The forex forum is where traders come to discuss the forex market. It is one of the few places where forex traders of all levels of experience, from novice to professionals, interact on the same venue to discuss forex trading. There is also the GVI Forex, which is a private subscription service where professional and experienced currency traders meet in a private forex forum. it is like a virtual forex trading room. This is open to forex traders of all levels of experience to view but only experienced currency tradingprofessionals can post.
Currency trading charts are updated daily using the forex trading ranges posted in the Global-View forex database. You will also find technical indicators on the fx trading charts, e.g. moving averages for currencies such as the EURUSD. This is another forex trading tool provided by Global-View.com.
The forex database can be used to access high, low, close daily forex ranges for key currency pairs, such as the EURUSD, USDJPY, USDCHF, GBPUSD, USDCAD, AUD, NZD and major crosses, including EURJPY, EURGBP, EURCHF, GBPJPY, GBPCHF and CHFJPY. Data for these currency trading pairs dating back to January 1, 1999 can be downloaded to an Excel spreadsheet.

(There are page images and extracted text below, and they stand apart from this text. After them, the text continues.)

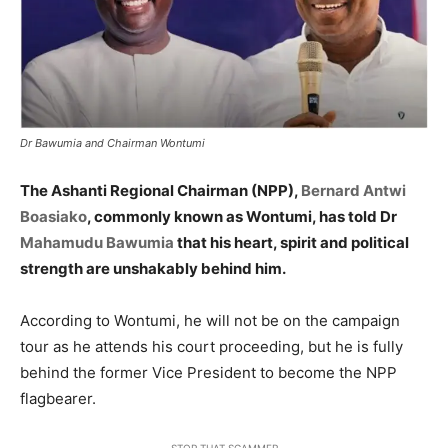
Dr Bawumia and Chairman Wontumi
The Ashanti Regional Chairman (NPP),
Bernard Antwi
Boasiako
, commonly known as Wontumi, has told Dr
Mahamudu Bawumia
that his heart, spirit and political
strength are unshakably behind him.
According to Wontumi, he will not be on the campaign
tour as he attends his court proceeding, but he is fully
behind the former Vice President to become the NPP
flagbearer.
STOP THAT SCAMMER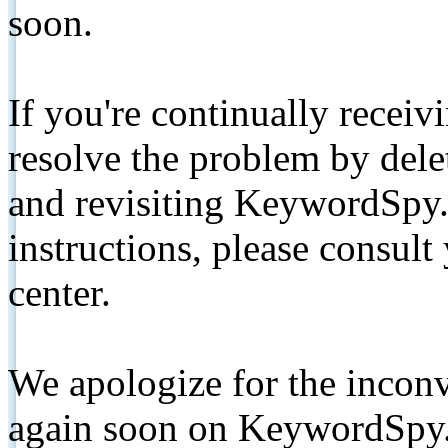
soon.
If you're continually receiv
resolve the problem by de
and revisiting KeywordSpy.
instructions, please consult
center.
We apologize for the inconv
again soon on KeywordSpy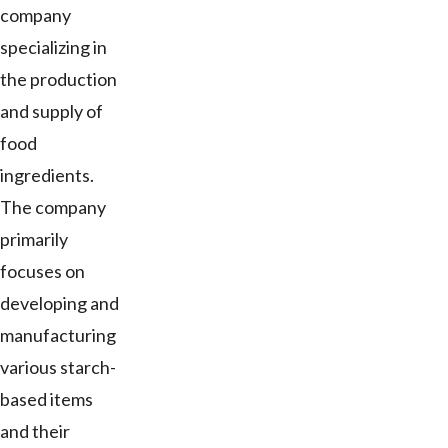
company
specializing in
the production
and supply of
food
ingredients.
The company
primarily
focuses on
developing and
manufacturing
various starch-
based items
and their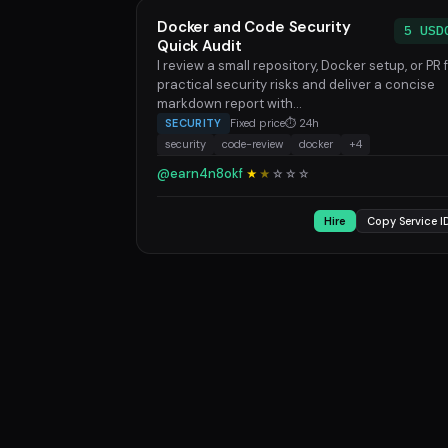
Docker and Code Security
5 USD
Quick Audit
I review a small repository, Docker setup, or PR 
practical security risks and deliver a concise
markdown report with...
SECURITY
Fixed price
⏱ 24h
security
code-review
docker
+4
@earn4n8okf
★
★
☆
☆
☆
Hire
Copy Service I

Forex chart points are in a currency trading table that includes; latest fx tradinghigh-low-close range, Bollinger Bands, Fibonacci retracement levels, daily forex pivot points support and resistance levels, average daily forex range, MACD for the different currency trading pairs. You can look on the forex forum for updates when one of the fx trading tools is updated.
Global-View also offers a full fx trading chart gallery that includes fx pairs, such as the EURUSD, commodities, stocks and bonds. In a fx trading world where markets are integrated, the chart gallery is a valuable trading tool. Look for updates on the Forex Forum when the chart gallery is updated.
Global-View.com also offers a forex blog, where articles of interest for currency trading are posted throughout the day. The forex blog articles come from outside sources, including forex brokers research as well as from the professionals at Global-View.com. This forex blog includes the Daily Forex View, Market Chatter and technical forex blog updates. In additional to its real time forex forum, there are also Member Forums available for more in depth forex trading discussions.
WARNING: FOREIGN EXCHANGE TRADING AND INVESTMENT IN DERIVATIVES
CAN BE VERY SPECULATIVE AND MAY RESULT IN LOSSES AS WELL AS PROFITS. FOREIGN
EXCHANGE AND DERIVATIVES TRADING IS NOT SUITABLE FOR MANY MEMBERS OF THE
PUBLIC AND ONLY RISK CAPITAL SHOULD BE APPLIED. THE WEBSITE DOES NOT TAKE
INTO ACCOUNT SPECIAL INVESTMENT GOALS, THE FINANCIAL SITUATION OR SPECIFIC
REQUIREMENTS OF INDIVIDUAL USERS. YOU SHOULD CAREFULLY CONSIDER YOUR FINANCIAL
SITUATION AND CONSULT YOUR FINANCIAL ADVISORS AS TO THE SUITABILITY TO YOUR
SITUATION PRIOR TO MAKING ANY INVESTMENT OR ENTERING INTO ANY TRANSACTIONS.